Reverse Neutral Density Graduated Filter Alternative

As most landscape photographers know, when shooting just before sunrise or just after sunset and, if we want to include 1/3 of sky in the frame, the part of sky just above the horizon is much brighter than the part of the sky at the top of the frame. Therefore we need these so called reverse nd grad filters. This is where Singh Ray and lately Hitech filters come in to place. They are darker near the lower end of the graduation and they give you a better balanced brightness in the sky, or do they?


 

Singh Ray reverse nd grad filterSingh-Ray

Now, this comes from a personal experience and after having paid a very costly $275 + PP + Tax for one Singh-Ray reverse nd graduated filter delivered in the UK. Unless half of your composition includes sky in the frame, the filter simply doesn’t work.
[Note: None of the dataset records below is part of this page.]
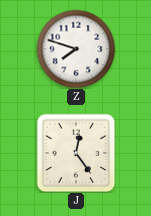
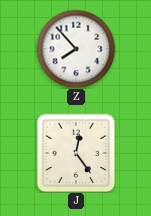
Z: 7:48 -> 7:53
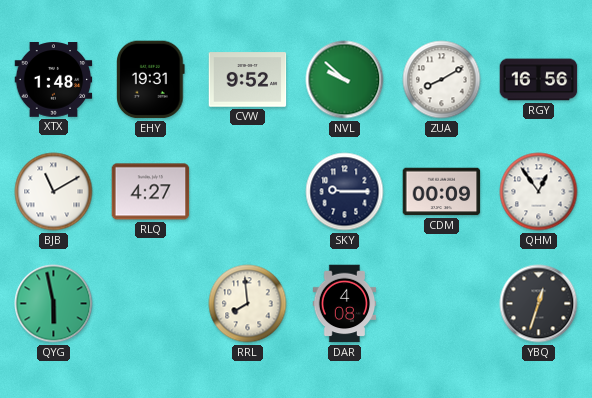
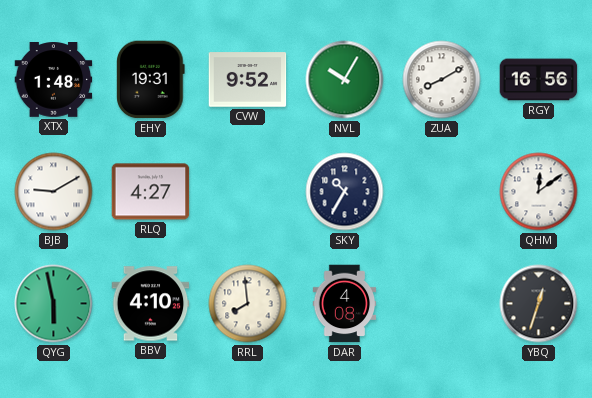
NVL: 9:52 -> 10:05
BJB: 11:10 -> 9:10
SKY: 9:15 -> 10:35
CDM: 00:09 -> none
QHM: 12:54 -> 12:09
BBV: none -> 4:10
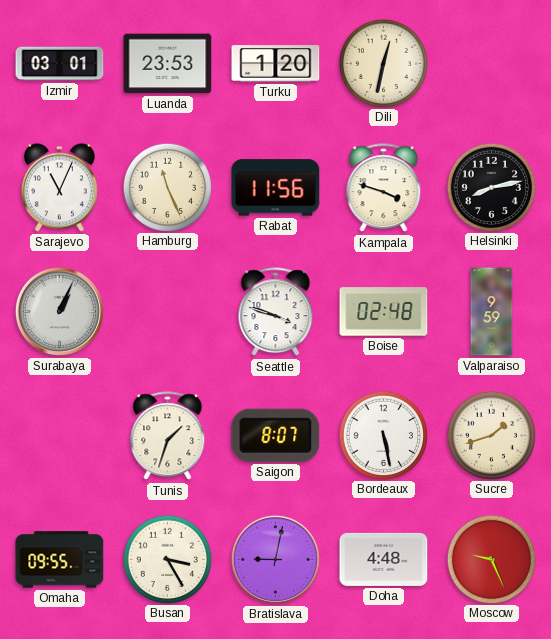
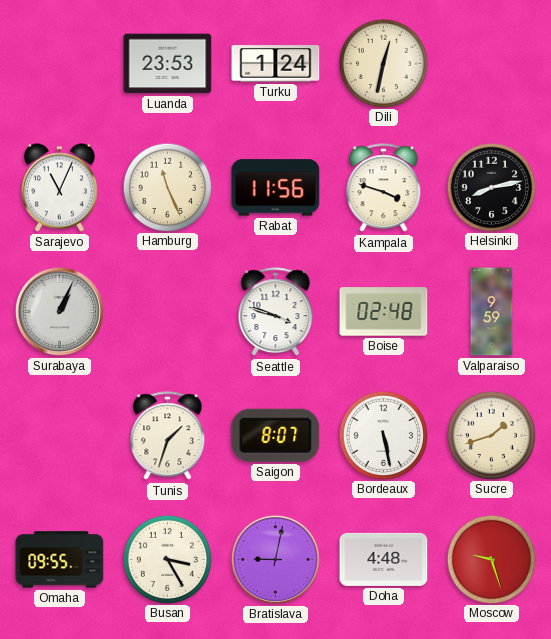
Izmir: 03:01 -> none
Turku: 1:20 -> 1:24
Moscow: 9:26 -> 9:27
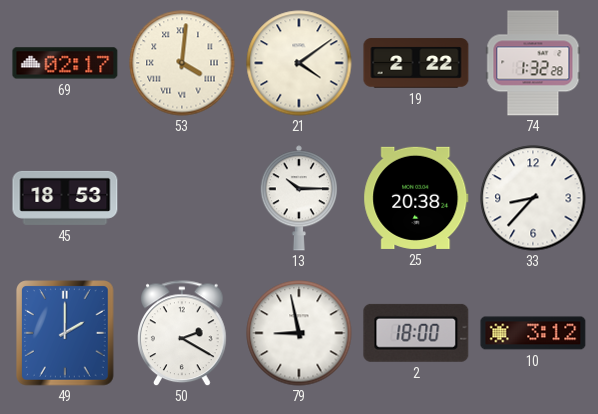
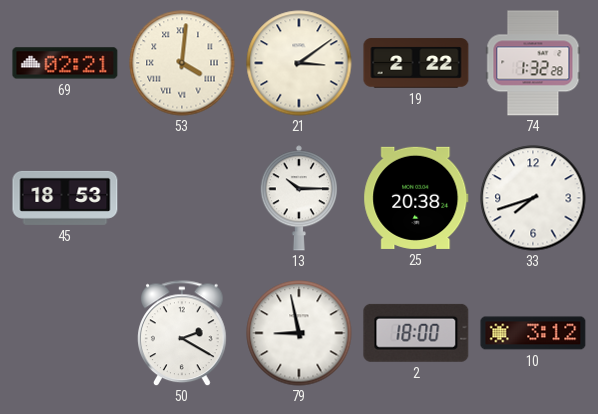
69: 02:17 -> 02:21
21: 4:09 -> 3:09
33: 8:37 -> 7:42
49: 2:00 -> none
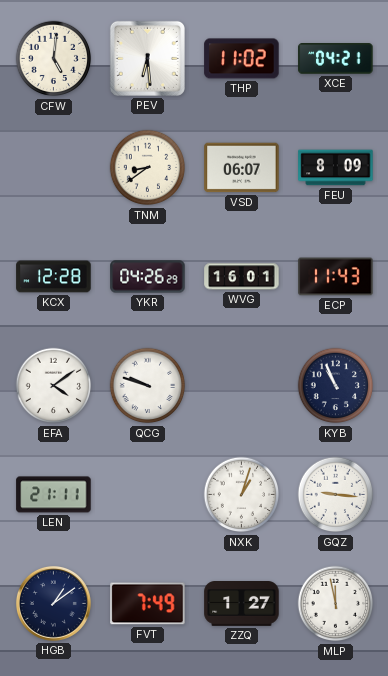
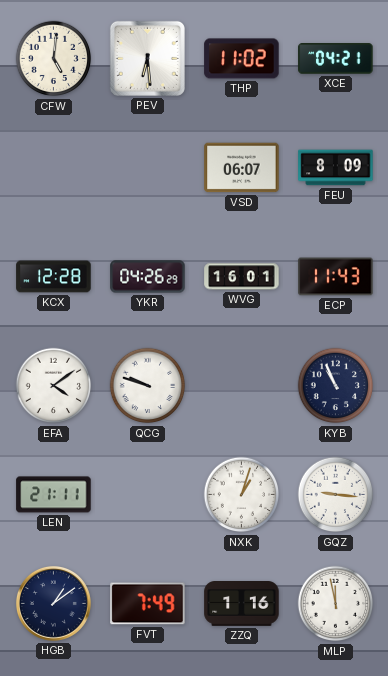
TNM: 8:39 -> none
ZZQ: 1:27 -> 1:16
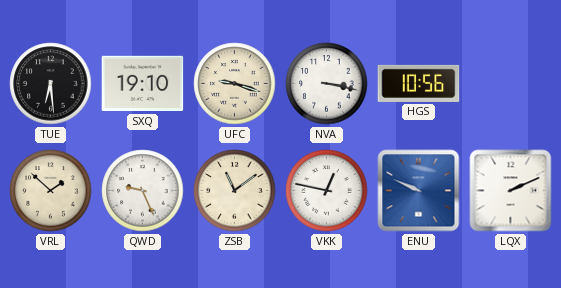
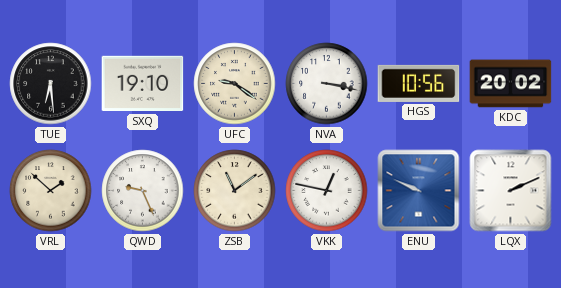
UFC: 9:18 -> 9:21
KDC: none -> 20:02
As advertised (see pictures on their website), I expected the darker part of the filter on the grad side to be thinner than it actually is (see attachment of the actual filter that was delivered). I tested the filter once and found that it was not useful to me, I was glad I managed to sell it.


 

Hitech reverse neutral density graduated filterHitech

So, are the Hitech ones a good alternative? Again, this comes from a personal experience having tried the filter in the field. Not really, they seem to be very similar to Singh-Ray. However, the Singh-Ray one seemed to be neutral where as the Hitech seemed to cause a bit of colour cast during long exposures. You can read a full review of the Hitech here.


 

reverse nd grad filterAlternatives

So, is there an alternative to the above 2 filters? Well, I use Lee filters and I have adjusted the filter holder to take four filters (four slots). No, Lee don’t make reverse ND Grad filters, yet, but here is what you can do.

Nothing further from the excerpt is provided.